There are said to be no related forms in other languages, unless perhaps it is connected to Greek omphe "voice" (especially of a god), "oracle;" and Welsh dehongli "explain, interpret." The typical Indo-European root for "to sing" is represented by Latin canere (see chant (v.)). Other words meaning "sing" derive from roots meaning "cry, shout," but Irish gaibim is literally "take, seize," with sense evolution via "take up" a song or melody.
The sense of "utter enthusiastically" (of praises, etc.) is from 1560s. The criminal slang sense of "to confess to authorities" is attested as early as 1610s, but modern use probably is a fresh formation early 20c.
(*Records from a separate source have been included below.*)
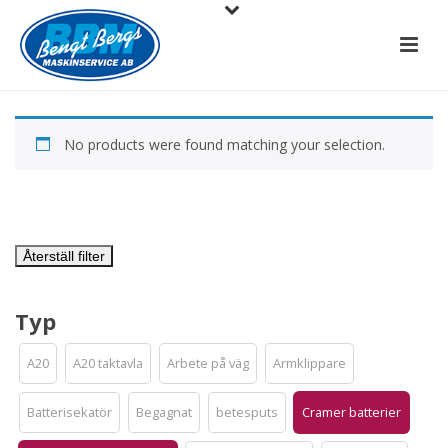
No products were found matching your selection.
Återställ filter
Typ
A20
A20 taktavla
Arbete på väg
Armklippare
Batterisekatör
Begagnat
betesputs
Cramer batterier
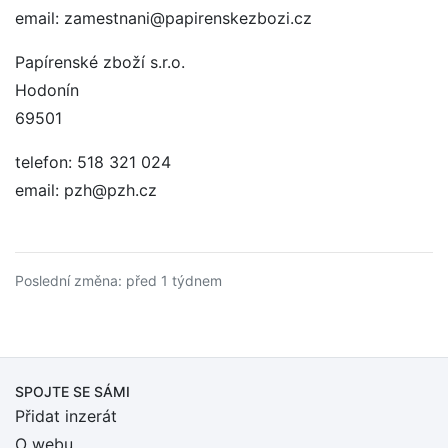
email: zamestnani@papirenskezbozi.cz
Papírenské zboží s.r.o.
Hodonín
69501
telefon: 518 321 024
email: pzh@pzh.cz
Poslední změna: před 1 týdnem
SPOJTE SE SÁMI
Přidat inzerát
O webu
To sing for one's supper, implying lack of funds, is by 1745.
Every child should be taught, from its youth, to govern its voice discreetly and dexterously, as it does its hands ; and not to be able to sing should be more disgraceful than not being able to read or write. For it is quite possible to lead a virtuous and happy life without books, or ink ; but not without wishing to sing, when we are happy ; nor without meeting with continual occasions when our song, if right, would be a kind service to others. [Ruskin, "Rock Honeycomb"]
"an act of singing, an entertainment of song," especially collective, 1850, from sing (v.).
c. 1300, "one who makes music with the voice, a singer," male or female (mid-13c. as a surname), agent noun from sing (v.). It replaced Old English songer "psalm-writer," sangere "singer, poet" (also see songster). Fem. form singestre is attested from early 13c. (translating Latin cantrix); singeresse is from late 14c.
"musical or rhythmic vocal utterance," Old English sang "voice, vocal music, song, art of singing; metrical composition adapted for singing, psalm, poem," from Proto-Germanic *songwho- (source also of Old Norse söngr, Norwegian song, Swedish sång, Old Saxon, Danish, Old Frisian, Old High German, German sang, Middle Dutch sanc, Dutch zang, Gothic saggws), from PIE *songwh-o- "singing, song," from *sengwh- "to sing, make an incantation" (see sing (v.)).
Of the musical call of some birds from late Old English. Middle English had songly "worthy of song" (mid-14c.). The colloquial phrase for a song "for a trifle, for little or nothing" is from "All's Well" III.ii.9 (the identical image, por du son, is in Old French). With a song in (one's) heart "feeling joy" is attested by 1930 in Lorenz Hart's lyric. Song and dance as a form of stage act is attested from 1872; the figurative sense of "rigmarole" is by 1895.